Load it into a spreadsheet program. Note that this will require you to export it in some standard format. That spreadsheet program can be something on your computer like Excel, Numbers, or LibreOffice; or it can be Google Sheets or some online program.
Sort it by some numeric field and try to identify the outliers or, better, errors.
Google spreadsheets has just added in a number of automatic charts. Load as much of the data as you can into a single spreadsheet and look at the automatically generated results. Share the spreadsheet with Dave with no more than 20 words and a url describing what the data is. Your source of data need not be different from everyone else in the class, but your bit here should be.
Based on 3 and 4, whichever is more interesting: screenshot that and send it with a paragraph-long gloss on what it shows to me and Dave.
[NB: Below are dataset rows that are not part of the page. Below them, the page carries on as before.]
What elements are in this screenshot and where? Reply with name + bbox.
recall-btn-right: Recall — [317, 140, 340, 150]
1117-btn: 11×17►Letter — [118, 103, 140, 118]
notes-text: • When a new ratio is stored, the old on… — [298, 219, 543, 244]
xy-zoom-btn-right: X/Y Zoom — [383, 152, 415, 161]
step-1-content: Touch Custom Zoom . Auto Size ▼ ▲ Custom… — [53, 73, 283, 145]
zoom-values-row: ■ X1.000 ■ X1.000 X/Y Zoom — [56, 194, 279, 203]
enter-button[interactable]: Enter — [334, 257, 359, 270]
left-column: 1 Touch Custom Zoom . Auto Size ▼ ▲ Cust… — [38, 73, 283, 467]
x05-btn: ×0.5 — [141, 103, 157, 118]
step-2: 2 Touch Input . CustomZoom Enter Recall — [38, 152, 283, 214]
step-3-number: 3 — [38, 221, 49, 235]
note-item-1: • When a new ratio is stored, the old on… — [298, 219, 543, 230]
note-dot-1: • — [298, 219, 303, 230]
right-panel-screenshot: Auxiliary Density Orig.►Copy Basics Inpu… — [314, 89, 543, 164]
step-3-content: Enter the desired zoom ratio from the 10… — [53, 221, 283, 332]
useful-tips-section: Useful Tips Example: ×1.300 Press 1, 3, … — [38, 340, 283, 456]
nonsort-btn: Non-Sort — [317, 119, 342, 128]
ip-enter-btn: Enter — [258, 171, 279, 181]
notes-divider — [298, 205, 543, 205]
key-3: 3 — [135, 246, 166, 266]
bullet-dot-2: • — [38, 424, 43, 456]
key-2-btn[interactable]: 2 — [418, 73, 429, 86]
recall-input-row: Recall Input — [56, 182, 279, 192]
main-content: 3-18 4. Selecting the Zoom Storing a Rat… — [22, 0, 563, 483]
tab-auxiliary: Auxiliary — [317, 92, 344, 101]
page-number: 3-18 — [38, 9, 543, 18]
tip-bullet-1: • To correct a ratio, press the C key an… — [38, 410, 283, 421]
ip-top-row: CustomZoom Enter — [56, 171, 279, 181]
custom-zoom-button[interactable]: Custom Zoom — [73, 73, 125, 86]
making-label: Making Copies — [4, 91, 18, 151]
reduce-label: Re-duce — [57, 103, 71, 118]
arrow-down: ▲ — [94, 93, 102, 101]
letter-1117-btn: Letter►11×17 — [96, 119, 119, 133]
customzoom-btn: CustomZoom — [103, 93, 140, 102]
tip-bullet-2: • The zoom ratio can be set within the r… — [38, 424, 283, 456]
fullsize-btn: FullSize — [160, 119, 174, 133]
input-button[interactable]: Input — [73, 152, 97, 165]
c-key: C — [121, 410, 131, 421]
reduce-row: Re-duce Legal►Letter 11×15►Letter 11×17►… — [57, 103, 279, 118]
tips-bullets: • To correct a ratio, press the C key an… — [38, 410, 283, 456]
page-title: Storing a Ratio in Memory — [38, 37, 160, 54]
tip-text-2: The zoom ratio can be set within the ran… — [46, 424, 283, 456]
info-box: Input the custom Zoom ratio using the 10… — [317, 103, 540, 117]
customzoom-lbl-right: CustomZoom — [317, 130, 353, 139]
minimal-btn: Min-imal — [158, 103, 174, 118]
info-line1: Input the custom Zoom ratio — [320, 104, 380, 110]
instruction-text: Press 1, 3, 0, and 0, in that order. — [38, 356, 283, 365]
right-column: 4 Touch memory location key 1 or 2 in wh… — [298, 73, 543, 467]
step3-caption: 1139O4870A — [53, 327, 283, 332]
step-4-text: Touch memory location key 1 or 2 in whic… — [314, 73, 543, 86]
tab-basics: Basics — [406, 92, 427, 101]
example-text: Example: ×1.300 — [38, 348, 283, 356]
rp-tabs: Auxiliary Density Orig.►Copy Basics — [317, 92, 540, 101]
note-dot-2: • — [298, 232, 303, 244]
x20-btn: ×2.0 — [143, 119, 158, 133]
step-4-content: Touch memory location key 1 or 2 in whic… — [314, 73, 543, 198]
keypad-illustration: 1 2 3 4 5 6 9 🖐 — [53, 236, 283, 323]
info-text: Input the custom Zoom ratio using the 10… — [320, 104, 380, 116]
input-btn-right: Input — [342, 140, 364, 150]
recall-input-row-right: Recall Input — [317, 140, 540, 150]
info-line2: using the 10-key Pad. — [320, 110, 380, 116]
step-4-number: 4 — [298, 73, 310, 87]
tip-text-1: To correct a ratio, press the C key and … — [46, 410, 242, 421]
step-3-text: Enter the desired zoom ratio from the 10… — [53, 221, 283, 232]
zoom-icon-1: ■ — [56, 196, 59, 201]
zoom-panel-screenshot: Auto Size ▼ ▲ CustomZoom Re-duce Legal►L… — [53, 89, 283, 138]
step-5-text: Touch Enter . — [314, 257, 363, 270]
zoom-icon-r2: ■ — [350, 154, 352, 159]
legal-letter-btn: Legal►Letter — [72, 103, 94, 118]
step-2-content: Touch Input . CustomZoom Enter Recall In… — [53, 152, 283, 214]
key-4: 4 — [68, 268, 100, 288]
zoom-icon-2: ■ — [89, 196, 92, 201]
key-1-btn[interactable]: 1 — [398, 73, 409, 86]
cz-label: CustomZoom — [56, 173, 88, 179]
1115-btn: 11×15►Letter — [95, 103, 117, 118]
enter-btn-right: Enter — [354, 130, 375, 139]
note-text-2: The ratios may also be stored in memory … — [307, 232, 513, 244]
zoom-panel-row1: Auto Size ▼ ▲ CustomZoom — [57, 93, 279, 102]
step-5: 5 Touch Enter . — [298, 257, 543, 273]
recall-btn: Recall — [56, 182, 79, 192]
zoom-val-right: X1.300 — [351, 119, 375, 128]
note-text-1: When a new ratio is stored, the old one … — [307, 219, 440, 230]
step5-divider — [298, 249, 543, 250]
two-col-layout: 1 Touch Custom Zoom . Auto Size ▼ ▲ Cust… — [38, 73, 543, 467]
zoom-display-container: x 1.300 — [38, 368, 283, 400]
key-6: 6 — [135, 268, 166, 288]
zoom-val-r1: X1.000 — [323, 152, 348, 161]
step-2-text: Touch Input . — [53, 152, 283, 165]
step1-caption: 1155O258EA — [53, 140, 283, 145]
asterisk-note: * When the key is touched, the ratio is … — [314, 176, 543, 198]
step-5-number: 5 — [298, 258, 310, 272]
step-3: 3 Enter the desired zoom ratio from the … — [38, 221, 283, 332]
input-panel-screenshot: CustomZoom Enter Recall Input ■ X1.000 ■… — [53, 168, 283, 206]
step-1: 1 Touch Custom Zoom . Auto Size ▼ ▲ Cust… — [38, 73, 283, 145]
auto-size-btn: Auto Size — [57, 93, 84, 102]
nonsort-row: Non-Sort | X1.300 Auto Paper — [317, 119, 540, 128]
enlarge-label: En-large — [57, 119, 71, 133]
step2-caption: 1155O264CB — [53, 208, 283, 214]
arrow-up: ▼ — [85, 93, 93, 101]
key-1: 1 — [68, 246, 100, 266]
For example (by which I mean, don’t analyze this exact chart but one that you make): I made this chart from some subset of the Atlantic Slave Trade database.
What does “majbuypt” mean? Why is ‘Bonny’ the most frequent entry? What do you learn about the slave trade and/or the particular data included here based on the example? What kind of paper could you use this data in?
Part II: Contributing to new sets of data
Dave has put a list of historical crowdsourcing projects online. Sign up for one on the Google Sheets, or find something else that you are interested in. Note that some of these require you to actually have something to contribute: if you don’t have a story about the Boston Marathon Bombing, you won’t be able to sign up. On the other hand, others just need your help in transcribing.
Write a post on the course blog describing your experience. How did they make the task engaging (if they did)? Would you contribute more? Is the data that the project is gathering worthwhile? Are there good integrity checks? And so forth.